El mundial de 1990 fue ante todo un certamen aburrido como el número de goles lo indica. Camerún fue la gran sorpresa que en pocos días se ganó el cariño del público. El abuelo Roger Milla destacó por encima de todos. El mejor jugador del siglo XX del continente negro arribó a tierra romana para mostrar alegría en el juego en un mundial sombrío. Su participación estaba en duda hasta que se convirtió en un asunto de estado y el Presidente le hizo saber que su participación era un llamado de la patria.
Fue él quien enseño a los colombianos que la bachata no se practica en el centro del campo. Roger Milla ocupó el puesto de honor en la orquesta de tambores de los leones indomables que se quedó a nada de llegar a las semifinales. Dio tantos pases para gol como Maradona, en un mundial que los tenía prohibidos. Su danza de makossa frente al banderín es merecedora de una descripción en los diccionarios.
El paso del tiempo atrajo a una nueva estrella con la promesa de levantar de nuevo a los leones. Su nombre, Samuel Etó, su profesión, killer. El jugador más prolífico que Camerún haya dado después de Milla. A nivel de clubes no hay algo que se le pueda reprochar a Etó. Siempre ha dado la cara en los partidos más importantes, siempre es un ejemplo en los entrenamientos por su constancia y tenacidad.
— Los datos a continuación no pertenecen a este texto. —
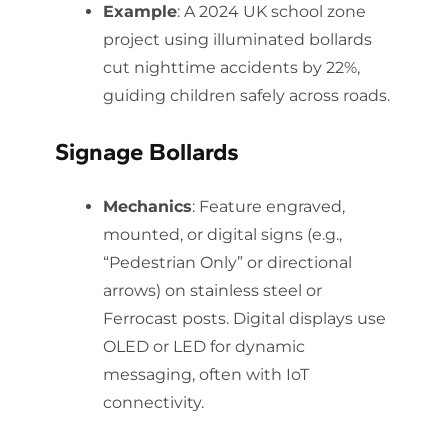
Example
: A 2024 UK school zone
project using illuminated bollards
cut nighttime accidents by 22%,
guiding children safely across roads.
Signage Bollards
Mechanics
: Feature engraved,
mounted, or digital signs (e.g.,
“Pedestrian Only” or directional
arrows) on stainless steel or
Ferrocast posts. Digital displays use
OLED or LED for dynamic
messaging, often with IoT
connectivity.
Si embargo, en la selección es un jugador diferente que en 2005 privó a su país de una copa del mundo. Etó había hecho antes un mundial bueno, había fichado por el mejor club del mundo, ganaba mucho dinero, era considerado el mejor en su posición; todo lo cual parecía ser bastante para encaminar una eliminatoria. Sin embargo, cuando su país más lo necesitaba tuvo temor de tirar un penalty frente a Egipto en los últimos minutos del encuentro que a la postre dejaría fuera a Camerún de Alemania.
Etó es en su selección como los perros que ladran y no muerden. Se comportan como si no tuvieran miedo y atemorizan con sus ladridos a los paseantes pero se contraen en un rincón en cuanto uno se les enfrenta. Lo mismo ocurre con Etó en el trayecto de su equipo a la selección. Que Etó posea algo de lo que los demás carecen, o los demás tengan algo que a él le falta, eso no está nada claro.
Camerún presenta en este mundial un equipo renovado aunque apostar por ellos es como tirar una moneda al aire. No sabes si están urdiendo un plan maestro para por fin ser protagonistas o fingiendo que ya son competitivos para quedar eliminados en tres partidos. Qué más da. Que comience la fiesta, la makossa está de vuelta.